# [EXERCISE]
Write every record below out exactly; no images.

# [DATA TO PROCESS]
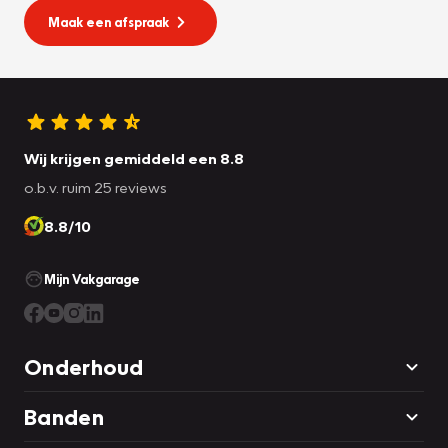
Maak een afspraak
Wij krijgen gemiddeld een 8.8
o.b.v. ruim 25 reviews
8.8/10
Mijn Vakgarage
Onderhoud
Banden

# [ANSWER FOR THIS EXERCISE]
Maak een afspraak
Wij krijgen gemiddeld een 8.8
o.b.v. ruim 25 reviews
8.8/10
Mijn Vakgarage
Onderhoud
Banden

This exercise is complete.